Balmer is not the first Microsoft exec to buy a sports team. The Seattle Seahawks and Portland Trailblazers were acquired by Microsoft co-founder Paul Allen years ago. There must be something about rich geeks wanting to own sports teams! I admit, when I went to Carnegie Mellon University, and I was the official school mascot (Scottie Dog!) we had a cheer for whenever the other team scored... "That's alright, that's okay. You're gonna work for us someday!" I remember seeing the billionaire Balmer one day at the Consumer Electronics Show a few years back, and I wanted to say "Who wants to be a millionaire? Not you!" ... but I thought better of it, and left him alone!

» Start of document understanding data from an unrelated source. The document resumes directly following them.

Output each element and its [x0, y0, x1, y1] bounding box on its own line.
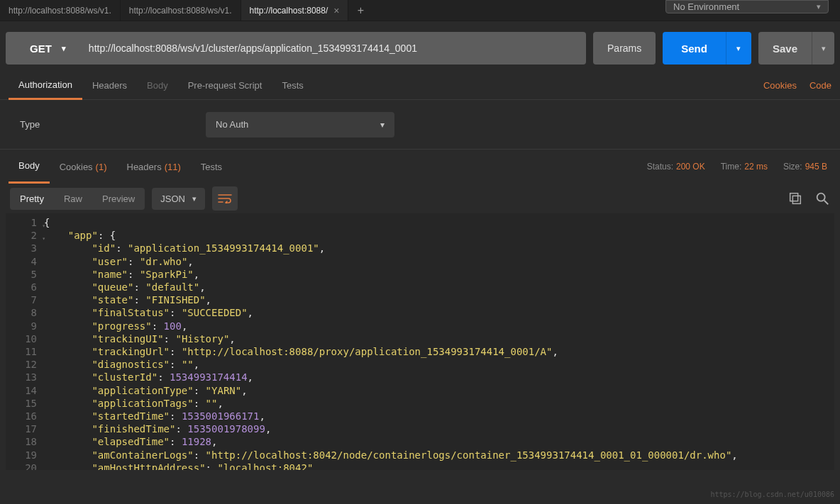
subtab-headers[interactable]: Headers	[82, 72, 137, 100]
auth-section: Type No Auth ▾	[0, 100, 840, 150]
http-method-select[interactable]: GET ▾	[6, 32, 79, 65]
size-value: 945 B	[805, 162, 827, 172]
chevron-down-icon: ▾	[817, 2, 821, 11]
svg-point-2	[817, 194, 825, 201]
resp-tab-tests[interactable]: Tests	[191, 150, 232, 184]
request-bar: GET ▾ Params Send ▾ Save ▾	[0, 21, 840, 72]
view-mode-segment: Pretty Raw Preview	[10, 188, 145, 210]
seg-preview[interactable]: Preview	[92, 188, 145, 210]
code-line: 11 "trackingUrl": "http://localhost:8088…	[6, 345, 834, 358]
resp-tab-cookies[interactable]: Cookies (1)	[50, 150, 117, 184]
save-dropdown[interactable]: ▾	[812, 32, 834, 65]
send-button[interactable]: Send	[663, 32, 726, 65]
params-button[interactable]: Params	[593, 32, 656, 65]
chevron-down-icon: ▾	[192, 194, 197, 203]
svg-rect-1	[790, 194, 798, 201]
seg-pretty[interactable]: Pretty	[10, 188, 54, 210]
response-meta: Status:200 OK Time:22 ms Size:945 B	[647, 162, 827, 172]
environment-label: No Environment	[673, 1, 739, 12]
code-line: 7 "state": "FINISHED",	[6, 293, 834, 306]
environment-select[interactable]: No Environment ▾	[665, 0, 829, 13]
code-line: 2▾ "app": {	[6, 229, 834, 242]
watermark: https://blog.csdn.net/u010086	[710, 491, 834, 498]
code-line: 4 "user": "dr.who",	[6, 255, 834, 268]
subtab-body[interactable]: Body	[137, 72, 178, 100]
auth-type-label: Type	[20, 119, 206, 130]
subtab-tests[interactable]: Tests	[272, 72, 313, 100]
chevron-down-icon: ▾	[822, 44, 826, 53]
url-input[interactable]	[79, 32, 586, 65]
resp-tab-headers[interactable]: Headers (11)	[117, 150, 191, 184]
tab-1[interactable]: http://localhost:8088/ws/v1.	[0, 0, 121, 21]
code-line: 5 "name": "SparkPi",	[6, 268, 834, 281]
code-line: 18 "elapsedTime": 11928,	[6, 435, 834, 448]
response-body-view[interactable]: 1▾{2▾ "app": {3 "id": "application_15349…	[6, 213, 834, 470]
format-select[interactable]: JSON ▾	[152, 188, 205, 210]
request-subtabs: Authorization Headers Body Pre-request S…	[0, 72, 840, 100]
wrap-lines-button[interactable]	[212, 186, 238, 211]
code-line: 17 "finishedTime": 1535001978099,	[6, 422, 834, 435]
code-line: 9 "progress": 100,	[6, 320, 834, 332]
code-link[interactable]: Code	[809, 80, 831, 91]
code-line: 14 "applicationType": "YARN",	[6, 384, 834, 397]
send-dropdown[interactable]: ▾	[726, 32, 751, 65]
chevron-down-icon: ▾	[736, 44, 741, 53]
tab-3-active[interactable]: http://localhost:8088/ ×	[241, 0, 349, 21]
auth-type-select[interactable]: No Auth ▾	[206, 112, 394, 138]
code-line: 1▾{	[6, 216, 834, 229]
code-line: 8 "finalStatus": "SUCCEEDED",	[6, 306, 834, 319]
code-line: 6 "queue": "default",	[6, 281, 834, 293]
time-value: 22 ms	[744, 162, 768, 172]
code-line: 3 "id": "application_1534993174414_0001"…	[6, 242, 834, 254]
svg-line-3	[824, 201, 829, 205]
wrap-icon	[218, 194, 232, 203]
subtab-prerequest[interactable]: Pre-request Script	[178, 72, 272, 100]
code-line: 10 "trackingUI": "History",	[6, 332, 834, 345]
response-tabs: Body Cookies (1) Headers (11) Tests Stat…	[0, 150, 840, 184]
code-line: 20 "amHostHttpAddress": "localhost:8042"…	[6, 461, 834, 470]
subtab-authorization[interactable]: Authorization	[9, 72, 82, 100]
tab-2[interactable]: http://localhost:8088/ws/v1.	[121, 0, 241, 21]
status-value: 200 OK	[676, 162, 705, 172]
copy-icon[interactable]	[788, 191, 803, 206]
resp-tab-body[interactable]: Body	[9, 150, 50, 184]
cookies-link[interactable]: Cookies	[763, 80, 797, 91]
search-icon[interactable]	[814, 191, 830, 206]
chevron-down-icon: ▾	[62, 44, 66, 53]
save-button[interactable]: Save	[758, 32, 812, 65]
code-line: 12 "diagnostics": "",	[6, 358, 834, 371]
seg-raw[interactable]: Raw	[54, 188, 92, 210]
code-line: 19 "amContainerLogs": "http://localhost:…	[6, 449, 834, 461]
code-line: 15 "applicationTags": "",	[6, 397, 834, 410]
close-icon[interactable]: ×	[333, 5, 339, 16]
body-toolbar: Pretty Raw Preview JSON ▾	[0, 184, 840, 213]
chevron-down-icon: ▾	[380, 120, 385, 130]
code-line: 16 "startedTime": 1535001966171,	[6, 410, 834, 422]
add-tab-button[interactable]: +	[348, 0, 372, 21]
svg-rect-0	[792, 196, 800, 203]
code-line: 13 "clusterId": 1534993174414,	[6, 371, 834, 383]
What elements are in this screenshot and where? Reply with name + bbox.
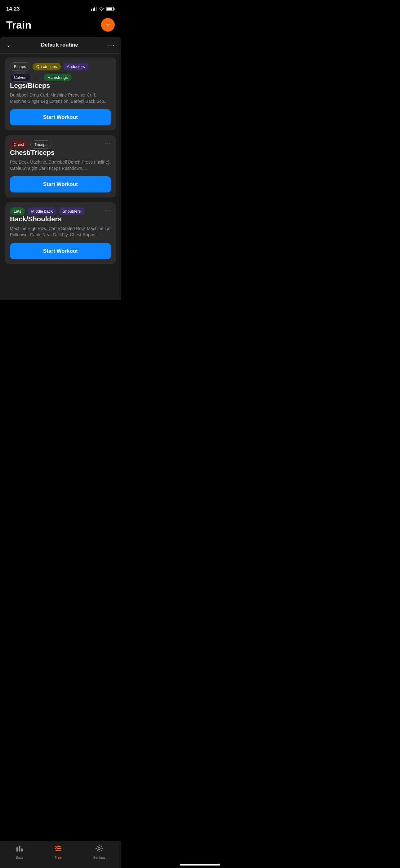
wifi-icon xyxy=(99,7,104,11)
card-header-3: Lats Middle back Shoulders ··· xyxy=(10,207,111,215)
battery-icon xyxy=(106,7,115,11)
workout-list: Biceps Quadriceps Abductors Calves ··· H… xyxy=(0,54,121,300)
workout-name-legs-biceps: Legs/Biceps xyxy=(10,82,111,90)
page-title: Train xyxy=(6,19,31,31)
chevron-down-icon[interactable]: ⌄ xyxy=(6,41,11,49)
app-header: Train + xyxy=(0,16,121,37)
workout-name-back-shoulders: Back/Shoulders xyxy=(10,215,111,223)
svg-rect-1 xyxy=(93,8,94,11)
card-header-1: Biceps Quadriceps Abductors Calves ··· H… xyxy=(10,62,111,82)
tag-abductors: Abductors xyxy=(63,63,89,70)
tags-row-1: Biceps Quadriceps Abductors Calves ··· H… xyxy=(10,62,111,82)
status-time: 14:23 xyxy=(6,6,20,12)
routine-header: ⌄ Default routine ··· xyxy=(0,37,121,54)
start-workout-button-back-shoulders[interactable]: Start Workout xyxy=(10,243,111,259)
svg-rect-3 xyxy=(96,7,97,11)
tags-row-2: Chest Triceps xyxy=(10,140,103,149)
tag-shoulders: Shoulders xyxy=(59,207,85,215)
start-workout-button-legs-biceps[interactable]: Start Workout xyxy=(10,109,111,125)
tag-quadriceps: Quadriceps xyxy=(33,63,61,70)
tag-hamstrings: Hamstrings xyxy=(44,73,72,81)
workout-card-chest-triceps: Chest Triceps ··· Chest/Triceps Pec Deck… xyxy=(5,135,116,197)
add-workout-button[interactable]: + xyxy=(101,18,115,32)
workout-name-chest-triceps: Chest/Triceps xyxy=(10,149,111,157)
tag-chest: Chest xyxy=(10,141,28,148)
plus-icon: + xyxy=(106,21,110,29)
svg-rect-6 xyxy=(107,8,112,10)
more-tags-button-3[interactable]: ··· xyxy=(103,208,111,214)
tag-triceps: Triceps xyxy=(30,140,52,149)
workout-card-legs-biceps: Biceps Quadriceps Abductors Calves ··· H… xyxy=(5,57,116,130)
routine-more-button[interactable]: ··· xyxy=(108,42,115,49)
signal-icon xyxy=(91,7,97,11)
tags-row-3: Lats Middle back Shoulders xyxy=(10,207,103,215)
tag-lats: Lats xyxy=(10,207,25,215)
tag-biceps: Biceps xyxy=(10,62,30,71)
more-tags-button-2[interactable]: ··· xyxy=(103,141,111,147)
svg-rect-0 xyxy=(91,9,92,11)
workout-exercises-chest-triceps: Pec Deck Machine, Dumbbell Bench Press (… xyxy=(10,159,111,172)
svg-rect-2 xyxy=(94,7,95,11)
start-workout-button-chest-triceps[interactable]: Start Workout xyxy=(10,176,111,192)
card-header-2: Chest Triceps ··· xyxy=(10,140,111,149)
status-icons xyxy=(91,7,115,11)
tag-middle-back: Middle back xyxy=(28,207,57,215)
status-bar: 14:23 xyxy=(0,0,121,16)
routine-title: Default routine xyxy=(41,42,78,48)
workout-exercises-back-shoulders: Machine High Row, Cable Seated Row, Mach… xyxy=(10,226,111,238)
svg-rect-5 xyxy=(114,8,115,10)
tag-calves: Calves xyxy=(10,73,30,82)
workout-exercises-legs-biceps: Dumbbell Drag Curl, Machine Preacher Cur… xyxy=(10,92,111,104)
more-tags-button-1[interactable]: ··· xyxy=(33,75,41,81)
workout-card-back-shoulders: Lats Middle back Shoulders ··· Back/Shou… xyxy=(5,203,116,264)
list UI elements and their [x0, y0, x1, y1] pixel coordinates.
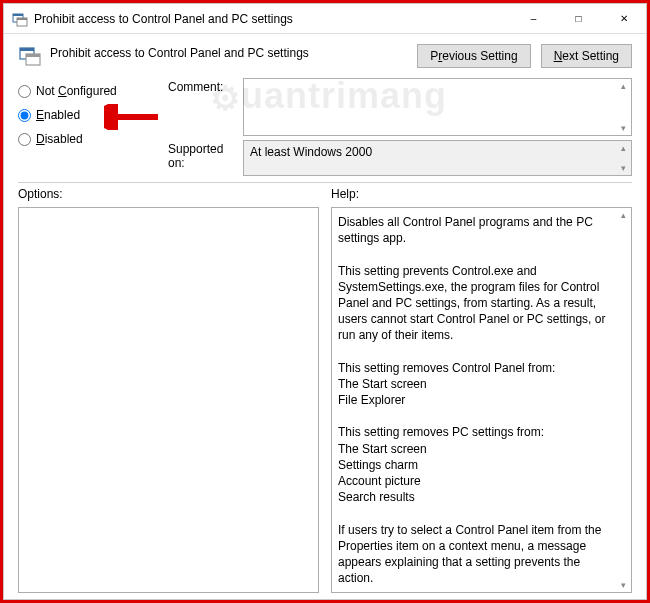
footer: OK Cancel Apply — [4, 595, 646, 603]
svg-rect-1 — [13, 14, 23, 16]
titlebar: Prohibit access to Control Panel and PC … — [4, 4, 646, 34]
svg-rect-3 — [17, 18, 27, 20]
scroll-up-icon: ▴ — [617, 81, 629, 91]
svg-rect-7 — [26, 54, 40, 57]
comment-textarea[interactable]: ▴ ▾ — [243, 78, 632, 136]
help-label: Help: — [331, 187, 632, 201]
supported-on-value: At least Windows 2000 — [250, 145, 372, 159]
options-box — [18, 207, 319, 593]
radio-enabled[interactable]: Enabled — [18, 108, 168, 122]
options-label: Options: — [18, 187, 319, 201]
page-title: Prohibit access to Control Panel and PC … — [50, 42, 417, 60]
next-setting-button[interactable]: Next Setting — [541, 44, 632, 68]
radio-enabled-input[interactable] — [18, 109, 31, 122]
close-button[interactable]: ✕ — [601, 4, 646, 33]
maximize-button[interactable]: □ — [556, 4, 601, 33]
comment-scrollbar[interactable]: ▴ ▾ — [617, 81, 629, 133]
radio-not-configured-input[interactable] — [18, 85, 31, 98]
policy-icon — [18, 44, 42, 68]
scroll-up-icon: ▴ — [617, 143, 629, 153]
help-box[interactable]: Disables all Control Panel programs and … — [331, 207, 632, 593]
radio-disabled-input[interactable] — [18, 133, 31, 146]
window: Prohibit access to Control Panel and PC … — [3, 3, 647, 600]
comment-label: Comment: — [168, 78, 243, 136]
previous-setting-button[interactable]: Previous Setting — [417, 44, 530, 68]
scroll-down-icon: ▾ — [617, 580, 629, 590]
help-scrollbar[interactable]: ▴▾ — [617, 210, 629, 590]
window-controls: – □ ✕ — [511, 4, 646, 33]
minimize-button[interactable]: – — [511, 4, 556, 33]
radio-disabled[interactable]: Disabled — [18, 132, 168, 146]
separator — [18, 182, 632, 183]
supported-on-label: Supported on: — [168, 140, 243, 176]
svg-rect-5 — [20, 48, 34, 51]
radio-not-configured[interactable]: Not Configured — [18, 84, 168, 98]
scroll-down-icon: ▾ — [617, 163, 629, 173]
supported-scrollbar[interactable]: ▴ ▾ — [617, 143, 629, 173]
supported-on-box: At least Windows 2000 ▴ ▾ — [243, 140, 632, 176]
scroll-up-icon: ▴ — [617, 210, 629, 220]
app-icon — [12, 11, 28, 27]
window-title: Prohibit access to Control Panel and PC … — [34, 12, 511, 26]
scroll-down-icon: ▾ — [617, 123, 629, 133]
help-text: Disables all Control Panel programs and … — [338, 215, 609, 585]
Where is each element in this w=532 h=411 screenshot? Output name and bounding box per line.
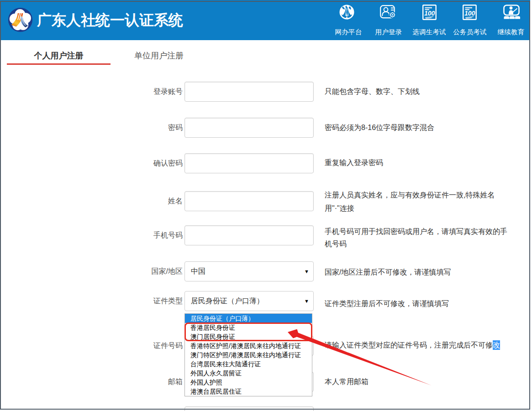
svg-text:100: 100 bbox=[424, 10, 435, 17]
svg-text:100: 100 bbox=[464, 10, 475, 17]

Microsoft's new CEO, Satya Nadella, isn't wasting any time trying to transform the software (and hardware) company. He emraces the "Mobile First, Cloud First" trend, which Steve Jobs called "the Post PC Era" of course! Recently, Microsoft has gotten aggressive with low-end laptops, allowing some manufacturers to ship Windows PCs without paying a royalty to Microsoft. This has allowed them to price competitively with Google Chromebooks. Their pitch is, instead of compromising with a non-standard laptop (and getting "scroogled") customers can get an actual Windows computer that runs Office and has a decent screen.
Microsoft is trying to swing the pendulum back from Netbooks to iPads to Chromebooks, and now on to these low-end Windows laptops. Whether it works, we'll have to see, but with new leadership from Nadella comes the chance to make some bold moves without the baggage of previous CEOs looking over his shoulder.